Don’t you hate it when people say that you “should do this” and “shouldn’t do that”? I do, especially when they are saying it in a Requirements Document. “Should” can mean a lot of things, but it doesn’t mean “require.” There is nothing worse for a tester than not knowing if a function *must* be present or not. Instead of “should,” I’d much rather hear “must do this” and “must not do that.”
Words like “should” leave testers hanging under a cloud of uncertainty—you don’t know if it was intended as a “must” or as a “nice-to-have.” Words like “should” are begging to be ignored, and you don’t have to beg much to be ignored by a programmer (meant in a nice way).
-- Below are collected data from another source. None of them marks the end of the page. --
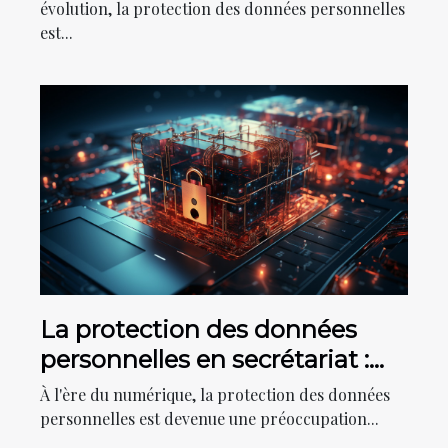
évolution, la protection des données personnelles
est...
La protection des données
personnelles en secrétariat :
enjeux et solutions
À l'ère du numérique, la protection des données
personnelles est devenue une préoccupation...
If you have done your job and traced all of the testscript steps back to the Requirements Document, then you know how troublesome “shoulds” can become. Do you include “shoulds” and “should-nots” in a testscript? If you are lazy like most smart people (slightly kidding), then of course not! Why bother including a “should” statement that’s begging to be ignored? The programmers probably left it out of the functionality anyway.
The point of this semantical shibboleth: Make sure every Requirements statement will map to a piece of functionality that must be present, and will map to a testscript that you can mark with a definitive “pass” or “fail.” The takeaway requirement from this entry: You Must Not Say Should.